Re: How to make "oo" with combining breve/macron over pair?

From: David Hopwood (david.hopwood@zetnet.co.uk)
Date: Tue Mar 05 2002 - 01:27:45 EST


-----BEGIN PGP SIGNED MESSAGE-----

Kenneth Whistler wrote:
> Kent Karlsson's suggestion:
>
> > I vaguely suggested adding
> > an enclosing (in some sense) invisible combining character to
> > solve this: <o, CGJ, o, invisible-enclosing, combining breve>.
> > No character has been designated for such use, though. And I
> > haven't made a formal proposal yet.
>
> (i.e. create a generic way to make a non-enclosing combining mark
> apply to a grapheme cluster, by encoding an invisible enclosing
> combining mark)

For this approach to work, <invisible-enclosing> must have combining
class 0, and be in Grapheme_Extend and general category Mn.
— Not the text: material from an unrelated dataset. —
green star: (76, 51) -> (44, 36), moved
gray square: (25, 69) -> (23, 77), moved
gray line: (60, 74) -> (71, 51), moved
Because it
involves a new character, it can't be included in the standard until
Unicode 3.3, and since that character will not be in any of the
Grapheme_* classes, existing implementations will then treat the
sequence as *three* grapheme clusters.

An alternative is to use CGJ itself for <invisible-enclosing>, i.e.
<o, CGJ, o, CGJ, combining breve>. This works because:

 - CGJ has combining class 0, so it prevents the breve from composing
   with the second o.
 - CGJ has general category Mn and is invisible, as required.
 - it is straightforward to modify the grapheme breaking rules to
   treat this as a single cluster, by adding the rule "Link × Extend".
   (This assumes the corrections to the other rules that I described
   in my comments.)

I also considered <o, CGJ, combining breve, o> (which encodes the
breve in the same position that a double diacritic would be). That
has the disadvantage that it requires the more complicated rule
"Link × *Extend (Precede / Base)", though. If only one combining
mark is allowed to apply to a cluster using CGJ, then
"Link × (Precede / Extend) Base" would probably suffice, but I
still prefer adding "Link × Extend" to the rules that I suggested
in part 1 of my comments, since they are defined only in terms of
character pairs without any lookahead.

Here is what I'm suggesting written out in full:

  When a sequence of combining diacritical marks immediately follows
  CGJ, apply them to the whole preceding grapheme cluster.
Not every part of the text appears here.